# Task brief
In the data below, find the lines containing "зубами" and say how many there are, nothing more.
[[ Exercise data, beginning ]]
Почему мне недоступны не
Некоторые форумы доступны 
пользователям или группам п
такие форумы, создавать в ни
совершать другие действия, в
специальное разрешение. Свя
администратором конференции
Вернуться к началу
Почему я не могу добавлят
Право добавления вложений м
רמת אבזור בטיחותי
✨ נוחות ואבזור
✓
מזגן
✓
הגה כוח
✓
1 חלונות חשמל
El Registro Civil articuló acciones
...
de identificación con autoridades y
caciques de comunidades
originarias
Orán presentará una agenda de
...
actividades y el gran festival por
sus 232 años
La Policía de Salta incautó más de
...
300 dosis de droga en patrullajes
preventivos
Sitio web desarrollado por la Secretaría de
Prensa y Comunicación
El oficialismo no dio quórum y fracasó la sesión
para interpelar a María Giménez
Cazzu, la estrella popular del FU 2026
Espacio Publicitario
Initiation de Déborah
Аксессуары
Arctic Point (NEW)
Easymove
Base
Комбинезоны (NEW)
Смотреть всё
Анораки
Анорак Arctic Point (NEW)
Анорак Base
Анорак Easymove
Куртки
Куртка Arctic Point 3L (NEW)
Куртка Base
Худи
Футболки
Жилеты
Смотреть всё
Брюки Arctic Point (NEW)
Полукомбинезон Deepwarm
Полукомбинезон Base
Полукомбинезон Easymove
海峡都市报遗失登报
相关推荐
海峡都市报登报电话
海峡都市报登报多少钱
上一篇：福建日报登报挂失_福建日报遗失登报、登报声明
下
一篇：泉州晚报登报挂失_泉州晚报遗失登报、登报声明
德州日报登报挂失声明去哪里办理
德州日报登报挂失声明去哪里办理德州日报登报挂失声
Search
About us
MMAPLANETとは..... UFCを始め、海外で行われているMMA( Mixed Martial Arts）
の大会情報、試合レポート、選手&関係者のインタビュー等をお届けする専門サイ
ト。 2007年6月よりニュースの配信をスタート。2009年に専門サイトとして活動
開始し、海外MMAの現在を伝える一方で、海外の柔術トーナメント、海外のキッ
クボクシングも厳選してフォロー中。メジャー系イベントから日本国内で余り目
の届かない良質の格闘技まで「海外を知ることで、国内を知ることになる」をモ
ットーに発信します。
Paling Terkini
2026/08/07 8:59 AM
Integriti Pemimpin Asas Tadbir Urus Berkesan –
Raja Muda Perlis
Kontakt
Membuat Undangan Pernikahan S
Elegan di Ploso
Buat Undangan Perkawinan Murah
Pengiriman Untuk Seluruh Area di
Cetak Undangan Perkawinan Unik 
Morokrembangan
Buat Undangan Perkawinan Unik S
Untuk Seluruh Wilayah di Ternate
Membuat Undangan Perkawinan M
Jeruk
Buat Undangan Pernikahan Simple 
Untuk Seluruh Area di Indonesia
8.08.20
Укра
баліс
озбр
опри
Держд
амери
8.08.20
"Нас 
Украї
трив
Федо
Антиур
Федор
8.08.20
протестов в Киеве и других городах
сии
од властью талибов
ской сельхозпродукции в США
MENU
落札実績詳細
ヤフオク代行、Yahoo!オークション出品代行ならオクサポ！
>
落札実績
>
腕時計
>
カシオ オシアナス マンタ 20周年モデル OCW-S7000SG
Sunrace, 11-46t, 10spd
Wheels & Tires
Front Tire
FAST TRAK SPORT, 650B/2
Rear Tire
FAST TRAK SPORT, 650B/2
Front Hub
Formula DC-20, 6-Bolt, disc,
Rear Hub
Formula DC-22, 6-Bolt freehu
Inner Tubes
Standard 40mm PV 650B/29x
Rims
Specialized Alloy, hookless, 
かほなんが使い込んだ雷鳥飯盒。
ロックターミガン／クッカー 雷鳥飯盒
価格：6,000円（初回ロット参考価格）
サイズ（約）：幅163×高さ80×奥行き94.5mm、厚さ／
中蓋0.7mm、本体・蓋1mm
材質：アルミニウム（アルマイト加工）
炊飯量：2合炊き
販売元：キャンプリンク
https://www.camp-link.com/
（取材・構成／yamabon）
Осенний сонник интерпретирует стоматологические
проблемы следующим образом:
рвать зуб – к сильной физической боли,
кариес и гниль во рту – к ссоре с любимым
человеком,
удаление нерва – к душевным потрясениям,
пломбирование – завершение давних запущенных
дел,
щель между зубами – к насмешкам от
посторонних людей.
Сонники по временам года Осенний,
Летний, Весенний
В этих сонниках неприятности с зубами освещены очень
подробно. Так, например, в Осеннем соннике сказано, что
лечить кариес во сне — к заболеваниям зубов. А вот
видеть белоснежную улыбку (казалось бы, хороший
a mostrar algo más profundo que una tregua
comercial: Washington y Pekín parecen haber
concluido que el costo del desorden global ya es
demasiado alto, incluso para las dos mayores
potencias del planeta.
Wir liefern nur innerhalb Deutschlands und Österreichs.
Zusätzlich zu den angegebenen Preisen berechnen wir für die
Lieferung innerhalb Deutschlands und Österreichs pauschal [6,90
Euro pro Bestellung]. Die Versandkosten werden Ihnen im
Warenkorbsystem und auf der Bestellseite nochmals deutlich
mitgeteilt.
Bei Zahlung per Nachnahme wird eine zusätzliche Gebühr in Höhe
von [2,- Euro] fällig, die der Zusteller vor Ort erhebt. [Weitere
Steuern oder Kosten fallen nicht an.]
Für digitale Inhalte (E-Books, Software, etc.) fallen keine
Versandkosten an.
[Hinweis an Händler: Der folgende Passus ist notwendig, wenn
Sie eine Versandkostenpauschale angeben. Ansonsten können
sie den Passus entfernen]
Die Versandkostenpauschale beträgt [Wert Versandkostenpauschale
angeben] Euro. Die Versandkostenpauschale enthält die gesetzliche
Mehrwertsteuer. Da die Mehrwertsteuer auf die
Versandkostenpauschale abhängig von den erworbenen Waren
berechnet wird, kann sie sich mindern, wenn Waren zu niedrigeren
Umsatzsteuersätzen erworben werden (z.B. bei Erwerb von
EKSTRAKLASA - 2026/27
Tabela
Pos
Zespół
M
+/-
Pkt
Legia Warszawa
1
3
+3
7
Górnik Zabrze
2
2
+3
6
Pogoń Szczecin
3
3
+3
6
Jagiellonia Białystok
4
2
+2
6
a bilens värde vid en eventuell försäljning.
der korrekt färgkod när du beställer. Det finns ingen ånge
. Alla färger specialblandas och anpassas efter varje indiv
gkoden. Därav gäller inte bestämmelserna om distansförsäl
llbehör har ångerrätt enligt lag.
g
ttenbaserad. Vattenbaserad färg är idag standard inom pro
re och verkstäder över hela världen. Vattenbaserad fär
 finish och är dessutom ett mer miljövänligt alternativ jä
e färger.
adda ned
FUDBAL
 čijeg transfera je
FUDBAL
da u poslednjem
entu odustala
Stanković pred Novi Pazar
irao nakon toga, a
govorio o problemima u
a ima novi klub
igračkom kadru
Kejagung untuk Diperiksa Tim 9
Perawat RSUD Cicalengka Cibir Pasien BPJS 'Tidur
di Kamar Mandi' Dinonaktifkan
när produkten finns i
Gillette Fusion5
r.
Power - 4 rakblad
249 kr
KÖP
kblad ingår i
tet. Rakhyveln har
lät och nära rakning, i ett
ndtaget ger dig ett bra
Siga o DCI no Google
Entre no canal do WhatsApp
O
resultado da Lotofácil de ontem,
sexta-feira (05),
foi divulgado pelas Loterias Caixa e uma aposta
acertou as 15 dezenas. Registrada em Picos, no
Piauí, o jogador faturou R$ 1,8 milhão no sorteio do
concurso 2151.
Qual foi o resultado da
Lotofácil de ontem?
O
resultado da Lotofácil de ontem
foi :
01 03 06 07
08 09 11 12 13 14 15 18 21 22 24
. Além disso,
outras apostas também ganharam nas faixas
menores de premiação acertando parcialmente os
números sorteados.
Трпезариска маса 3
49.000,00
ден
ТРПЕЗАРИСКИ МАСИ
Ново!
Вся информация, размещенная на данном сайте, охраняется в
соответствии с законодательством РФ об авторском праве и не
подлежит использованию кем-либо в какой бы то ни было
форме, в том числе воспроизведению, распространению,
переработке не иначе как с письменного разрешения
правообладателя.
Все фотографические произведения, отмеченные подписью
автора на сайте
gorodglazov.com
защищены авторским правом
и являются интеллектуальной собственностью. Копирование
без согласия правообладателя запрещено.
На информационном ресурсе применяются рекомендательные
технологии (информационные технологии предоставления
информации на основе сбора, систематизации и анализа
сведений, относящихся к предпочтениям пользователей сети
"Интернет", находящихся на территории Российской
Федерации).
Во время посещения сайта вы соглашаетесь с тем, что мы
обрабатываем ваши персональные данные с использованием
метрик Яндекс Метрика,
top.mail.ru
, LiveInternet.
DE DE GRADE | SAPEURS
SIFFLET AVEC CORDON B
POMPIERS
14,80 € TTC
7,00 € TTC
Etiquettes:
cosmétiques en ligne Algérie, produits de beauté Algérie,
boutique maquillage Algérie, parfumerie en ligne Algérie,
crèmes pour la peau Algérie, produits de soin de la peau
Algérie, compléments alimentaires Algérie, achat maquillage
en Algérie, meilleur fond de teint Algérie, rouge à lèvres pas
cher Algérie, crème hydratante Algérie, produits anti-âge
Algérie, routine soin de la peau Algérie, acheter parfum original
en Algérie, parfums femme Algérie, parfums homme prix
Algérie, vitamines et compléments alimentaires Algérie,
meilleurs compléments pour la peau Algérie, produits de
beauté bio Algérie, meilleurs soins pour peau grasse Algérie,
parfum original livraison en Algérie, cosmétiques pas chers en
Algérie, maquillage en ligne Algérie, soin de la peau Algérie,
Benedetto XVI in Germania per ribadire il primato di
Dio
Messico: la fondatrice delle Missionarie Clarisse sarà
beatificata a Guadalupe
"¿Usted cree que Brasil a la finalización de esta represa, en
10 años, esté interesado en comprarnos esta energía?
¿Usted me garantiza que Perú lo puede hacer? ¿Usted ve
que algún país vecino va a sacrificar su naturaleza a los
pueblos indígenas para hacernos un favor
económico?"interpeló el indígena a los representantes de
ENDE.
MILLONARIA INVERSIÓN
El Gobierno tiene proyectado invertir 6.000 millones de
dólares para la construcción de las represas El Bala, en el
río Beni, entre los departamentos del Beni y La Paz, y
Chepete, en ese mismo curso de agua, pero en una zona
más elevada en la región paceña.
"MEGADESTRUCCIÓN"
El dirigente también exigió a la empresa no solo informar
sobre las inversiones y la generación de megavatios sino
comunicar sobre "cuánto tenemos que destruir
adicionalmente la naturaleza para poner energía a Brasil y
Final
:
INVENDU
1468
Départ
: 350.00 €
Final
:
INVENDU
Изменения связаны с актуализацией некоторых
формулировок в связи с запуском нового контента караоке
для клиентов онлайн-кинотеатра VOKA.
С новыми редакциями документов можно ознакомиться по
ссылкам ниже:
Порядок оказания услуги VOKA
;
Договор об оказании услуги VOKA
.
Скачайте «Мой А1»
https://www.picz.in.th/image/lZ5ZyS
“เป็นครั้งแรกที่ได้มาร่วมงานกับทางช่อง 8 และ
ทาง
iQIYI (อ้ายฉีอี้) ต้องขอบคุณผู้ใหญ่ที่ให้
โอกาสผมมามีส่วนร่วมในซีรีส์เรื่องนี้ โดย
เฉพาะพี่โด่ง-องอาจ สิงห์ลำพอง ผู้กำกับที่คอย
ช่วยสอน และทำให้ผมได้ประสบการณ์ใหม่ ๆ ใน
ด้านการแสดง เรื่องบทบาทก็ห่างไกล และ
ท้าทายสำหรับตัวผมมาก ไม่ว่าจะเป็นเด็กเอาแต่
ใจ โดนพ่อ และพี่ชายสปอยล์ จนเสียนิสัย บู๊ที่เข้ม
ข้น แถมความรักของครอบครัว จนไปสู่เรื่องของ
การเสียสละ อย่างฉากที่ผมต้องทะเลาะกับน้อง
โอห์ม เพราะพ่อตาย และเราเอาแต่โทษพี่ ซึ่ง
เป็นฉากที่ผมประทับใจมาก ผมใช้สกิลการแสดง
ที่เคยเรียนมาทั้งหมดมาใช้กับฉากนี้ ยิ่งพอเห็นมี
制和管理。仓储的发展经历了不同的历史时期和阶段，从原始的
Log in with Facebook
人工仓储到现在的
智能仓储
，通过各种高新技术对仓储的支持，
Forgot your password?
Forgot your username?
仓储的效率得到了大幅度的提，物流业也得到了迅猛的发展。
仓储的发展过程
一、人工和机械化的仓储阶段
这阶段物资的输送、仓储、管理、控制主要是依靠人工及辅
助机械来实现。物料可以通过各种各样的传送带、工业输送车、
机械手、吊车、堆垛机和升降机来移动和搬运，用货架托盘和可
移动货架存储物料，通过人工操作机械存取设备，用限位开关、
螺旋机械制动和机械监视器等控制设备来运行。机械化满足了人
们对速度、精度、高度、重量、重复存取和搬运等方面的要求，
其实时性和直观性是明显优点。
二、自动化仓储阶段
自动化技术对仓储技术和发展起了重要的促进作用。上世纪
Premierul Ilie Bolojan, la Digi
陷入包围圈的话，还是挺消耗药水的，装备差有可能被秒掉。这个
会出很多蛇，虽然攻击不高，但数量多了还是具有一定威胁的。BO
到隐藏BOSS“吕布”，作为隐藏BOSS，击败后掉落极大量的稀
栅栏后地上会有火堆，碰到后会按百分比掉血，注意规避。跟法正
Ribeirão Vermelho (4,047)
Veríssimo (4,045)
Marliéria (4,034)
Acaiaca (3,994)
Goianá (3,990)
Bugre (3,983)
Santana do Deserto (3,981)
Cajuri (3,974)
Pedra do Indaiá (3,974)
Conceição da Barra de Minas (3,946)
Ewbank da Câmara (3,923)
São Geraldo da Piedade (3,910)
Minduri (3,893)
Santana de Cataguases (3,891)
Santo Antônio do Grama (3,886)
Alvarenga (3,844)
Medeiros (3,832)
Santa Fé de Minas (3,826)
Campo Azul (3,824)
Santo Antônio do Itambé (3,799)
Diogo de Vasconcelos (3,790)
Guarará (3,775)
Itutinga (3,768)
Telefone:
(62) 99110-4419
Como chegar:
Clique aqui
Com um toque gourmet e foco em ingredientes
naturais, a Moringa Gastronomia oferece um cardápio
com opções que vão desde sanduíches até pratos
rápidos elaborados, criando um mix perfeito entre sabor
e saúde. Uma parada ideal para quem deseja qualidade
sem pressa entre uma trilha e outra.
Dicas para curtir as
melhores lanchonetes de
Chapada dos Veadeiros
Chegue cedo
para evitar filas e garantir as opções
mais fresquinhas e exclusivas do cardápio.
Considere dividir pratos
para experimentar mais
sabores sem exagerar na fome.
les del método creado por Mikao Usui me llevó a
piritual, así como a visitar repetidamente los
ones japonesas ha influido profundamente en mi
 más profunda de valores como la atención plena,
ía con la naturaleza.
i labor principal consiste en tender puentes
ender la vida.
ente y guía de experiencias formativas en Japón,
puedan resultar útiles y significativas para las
[[ Exercise data, end ]]
# Exercise solution
2